This inaccessibility often triggers feelings of isolation, and a kind of aggressive rootlessness. It could also precipitate the loss of one’s mother tongue—already atrophied from limited use—because food can act as a receptacle of memory and language, drawing one back into early childhood and its shaping force, and the associative jargon of those recollections, allowing the immigrant not only to roll the syllables naming these foods on their tongues in a kind of remedial ritual, but also to evoke a connection to a language that now floats outside of its natural landscape.

Food can act as a receptacle of memory and language, drawing one back into early childhood.

The kind of slow, inquiring research that figures out the existence of a food-language ecosystem doesn’t appear to be top-shelf concern for multilinguists or cognitive psychologists today.

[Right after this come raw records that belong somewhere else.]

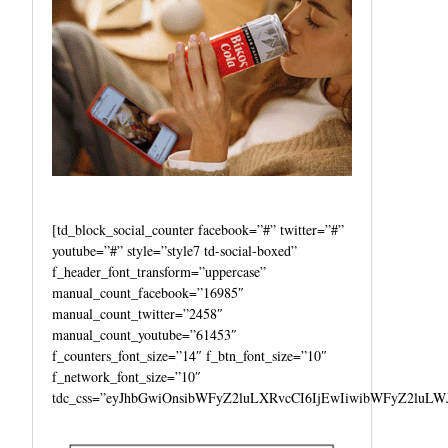
[td_block_social_counter facebook=”#” twitter=”#”
youtube=”#” style=”style7 td-social-boxed”
f_header_font_transform=”uppercase”
manual_count_facebook=”16985″
manual_count_twitter=”2458″
manual_count_youtube=”61453″
f_counters_font_size=”14″ f_btn_font_size=”10″
f_network_font_size=”10″
tdc_css=”eyJhbGwiOnsibWFyZ2luLXRvcCI6IjEwIiwibWFyZ2luLW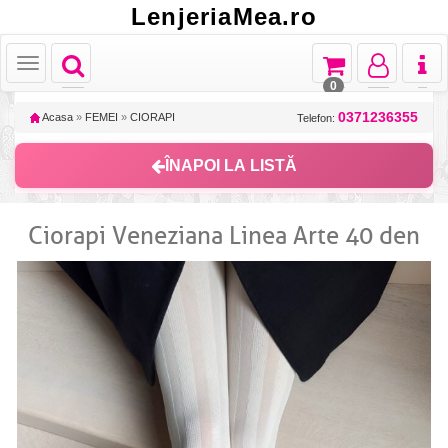
LenjeriaMea.ro
Toggle
Toggle
Toggle
Toggl
Toggle
navigation
navigation
navigation
naviga
navigation
0
0371236355
Acasa
»
FEMEI
»
CIORAPI
Telefon:
ÎNAPOI LA LISTĂ
Ciorapi Veneziana Linea Arte 40 den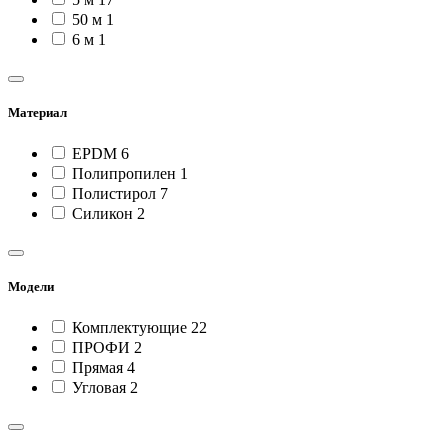
50 м
1
6 м
1
Материал
EPDM
6
Полипропилен
1
Полистирол
7
Силикон
2
Модели
Комплектующие
22
ПРОФИ
2
Прямая
4
Угловая
2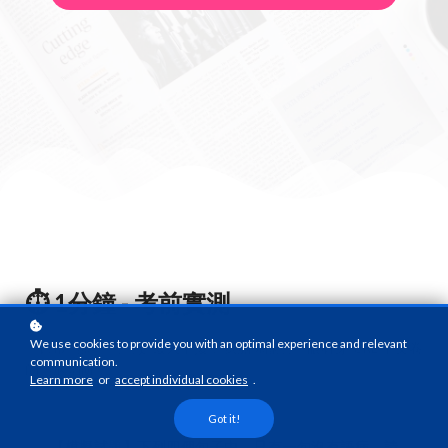
⏱️ 1分鐘 - 考前實測
We use cookies to provide you with an optimal experience and relevant
「日常語感」往往是最大干擾！試測你能否一眼看穿 CRE 中文卷
communication.
的語病陷阱？
Learn more
or
accept individual cookies
.
Got it!
【模擬試題】下列四個句子中，只有一句沒有語病，請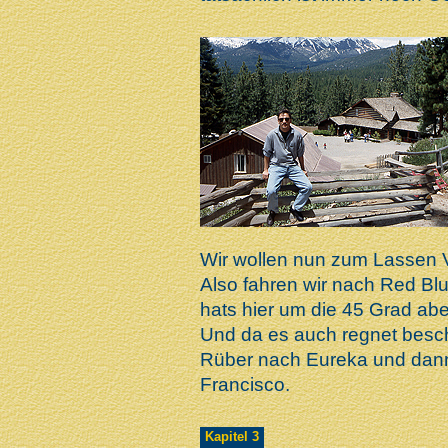
Wir wollen nun zum Lassen V
Also fahren wir nach Red Bl
hats hier um die 45 Grad abe
Und da es auch regnet besch
Rüber nach Eureka und dann
Francisco.
Kapitel 3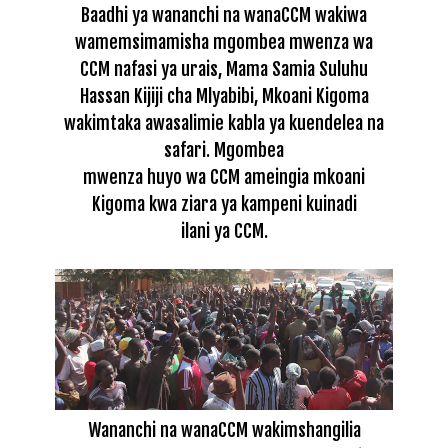
Baadhi ya wananchi na wanaCCM wakiwa
wamemsimamisha mgombea mwenza wa
CCM nafasi ya urais, Mama Samia Suluhu
Hassan Kijiji cha Mlyabibi, Mkoani Kigoma
wakimtaka awasalimie kabla ya kuendelea na
safari. Mgombea
mwenza huyo wa CCM ameingia mkoani
Kigoma kwa ziara ya kampeni kuinadi
ilani ya CCM.
Wananchi na wanaCCM wakimshangilia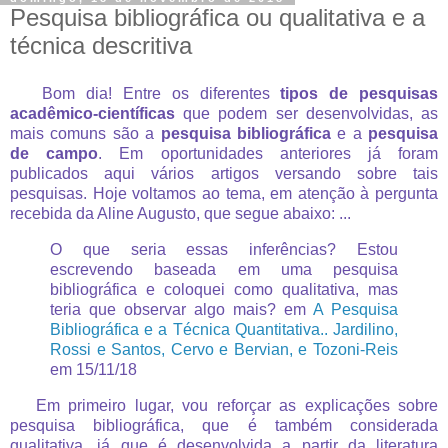
Pesquisa bibliográfica ou qualitativa e a
técnica descritiva
Bom dia! Entre os diferentes
tipos de pesquisas
acadêmico-científicas
que podem ser desenvolvidas, as
mais comuns são a
pesquisa bibliográfica
e a
pesquisa
de campo
. Em oportunidades anteriores já foram
publicados aqui vários artigos versando sobre tais
pesquisas. Hoje voltamos ao tema, em atenção à pergunta
recebida da Aline Augusto, que segue abaixo: ...
O que seria essas inferências? Estou
escrevendo baseada em uma pesquisa
bibliográfica e coloquei como qualitativa, mas
teria que observar algo mais? em
A Pesquisa
Bibliográfica e a Técnica Quantitativa.. Jardilino,
Rossi e Santos, Cervo e Bervian, e Tozoni-Reis
em 15/11/18
Em primeiro lugar, vou reforçar as explicações sobre
pesquisa bibliográfica, que é também considerada
qualitativa, já que é desenvolvida a partir da literatura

But there exists some related study, conducted by neuroscientists at West Virginia University, which shows how breastfeeding stimulates language acquisition in babies. The longer infants are breastfed, the researchers say, the more connective strength they show in certain parts of the brain concerned with language performance. Anthropologists also believe that our specie’s leap forward into the development of language was possibly stimulated by our forebears’ change of grub. Though this theory highlights how a calorie increase pumped up our brain size and mediated our ability to originate language, one cannot overlook the curious link it draws between food and language.

Five years ago, a group of research-scientists (from Lyon, Zurich, Singapore) in collaboration with the Max Planck Institute, announced to the world that our ability to pronounce “f” and “v” sounds is a recent development in our evolution, induced by how diet changed the shape of our teeth. And in 1985, the linguist, Charles Hockett, noted that “f” and “v” sounds had been prominent in agricultural societies because they ate softer meals. Those sounds were not produced in hunter-gatherer communities who generally cracked hard nuts between their teeth and tore tough meat off bones. Further evidence that food can give breath to language.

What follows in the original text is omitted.